We do get asked, those of us who live and work here. Visitors tell us they have a background in something like marketing and are wondering where they might be able to get a job in Napa Valley. They are invariably taken aback when, "In a tasting room," is our honest, standard reply.

Do I think you should move here? My response is always heavily laden with a myriad of strongly-worded caveats, the chief one being that if I didn't come to Napa Valley with an all-consuming desire to take wine classes it would have been exceedingly difficult to find enough reasons to stay here, to tough it out through the realities of a much lower standard of living and a far lower level of job.

So, should you move here? Maybe. But just don't ask me when I'm cooking meals on my hotplate and washing dishes in my minibar-sized sink and have to dash off to the shower to rinse out the larger pans.
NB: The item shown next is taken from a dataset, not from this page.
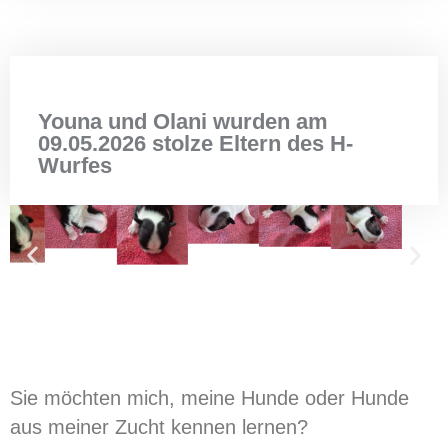
Youna und Olani wurden am
09.05.2026 stolze Eltern des H-
Wurfes
Sie möchten mich, meine Hunde oder Hunde
aus meiner Zucht kennen lernen?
Don't ask me when I'm homesick and missing my friends and don't have the money to go back and visit.

And especially don't ask me when I'm eating peanut butter and jelly sandwiches for one week straight, putting $5 worth of gas into my car at a time, trying to get through till my next microscopic Napa-Valley-sized paycheck covers little more than my gargantuan Napa-Valley-sized rent.
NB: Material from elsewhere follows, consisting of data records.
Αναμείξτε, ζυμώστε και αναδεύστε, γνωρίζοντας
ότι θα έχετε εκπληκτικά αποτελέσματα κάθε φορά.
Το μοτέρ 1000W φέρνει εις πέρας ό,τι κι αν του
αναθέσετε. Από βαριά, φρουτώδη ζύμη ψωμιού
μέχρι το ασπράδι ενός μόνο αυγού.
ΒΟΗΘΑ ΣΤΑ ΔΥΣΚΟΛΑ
On the other hand, when my spirits are faltering and I'm having an oenological crisis of faith, my friend back home reminds me that I'm in a good place here. And I am. In a lot of different ways. Being at the epicenter of the wine business everyone I work with and socialize with is in some aspect of the wine trade. It's near-total immersion. And immersion has its benefits.

For example, I'm going to six major tastings this month – Champagne, Argentina, New Zealand, Portugal and Italy. But the reason I'm doing this is not to taste and enjoy the wines and to find a few favorites as I would if I were living elsewhere.
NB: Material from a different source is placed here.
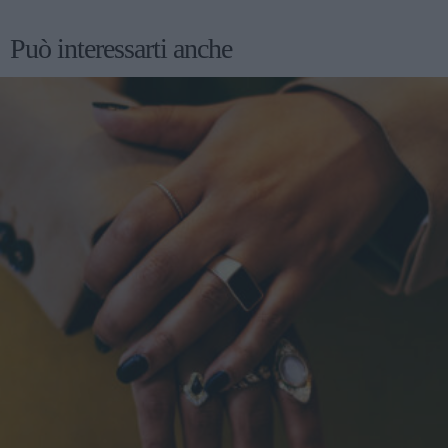
Può interessarti anche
You see, someone from my tasting group and I have developed a strategy that if we hammer away at intensively tasting key varietals from key regions at an average of about ten wines a day for the next five years – aggressively interrogating the people who are pouring as to how we can distinguish it in a blind tasting from other abominably similar wines -- that we might have a hope in hell of passing the Master of Wine exam someday. The MW is the local equivalent of Mount Everest and it's not all that uncommon for people to be attempting the summit. "Because it's there."

Four out of the seven members of my tasting group are going after the MW – not the kind of ratio you're likely to find in even the most sophisticated group of hometown tasters. To that end, we've been doing intensives on topics like Mosel-Saar-Ruwer Rieslings and Northern Rhone Syrahs.

We share strategies for taking brutally difficult certification exams, detecting obscure wine faults, answering arcane essay questions. We keep each other posted on upcoming trade and consumer tasting events. We have a collective mission. We are comrades in arms.

True, the days are getting shorter everywhere, but to me perhaps even more so here. I'm finding that living in a valley the sun rises later and sinks down behind the mountains earlier than you could ever possibly want it or expect it to, and they roll up the streets by 9PM sharp. The days go by so fast.

So, too, did the 2007 vintage which much to my naive surprise lasted scarcely six months from budbreak through crush. I never knew before how brief a period of time one season spanned. There's a lot I never knew before moving here and quite possibly would never have learned if I hadn't lived here and experienced it firsthand. Has it all been worth it? OK, if pressed, I will answer with a very weary, fairly reluctant, but ultimately definite yes.

Night falls and I'm driving through St. Helena's majestic tree tunnel and down its misty small-town streets dimly illuminated by turn-of-the-century street lights. There's a different sort of magic here at this time of year. A poignant sort of magic that has me wondering. Will I at some point drive through that tree tunnel and emerge out the other side as an occasional visitor to a place where I once lived? Only time will tell. Only time and the magical mystical workings of Bacchus and the sorcerers of wine.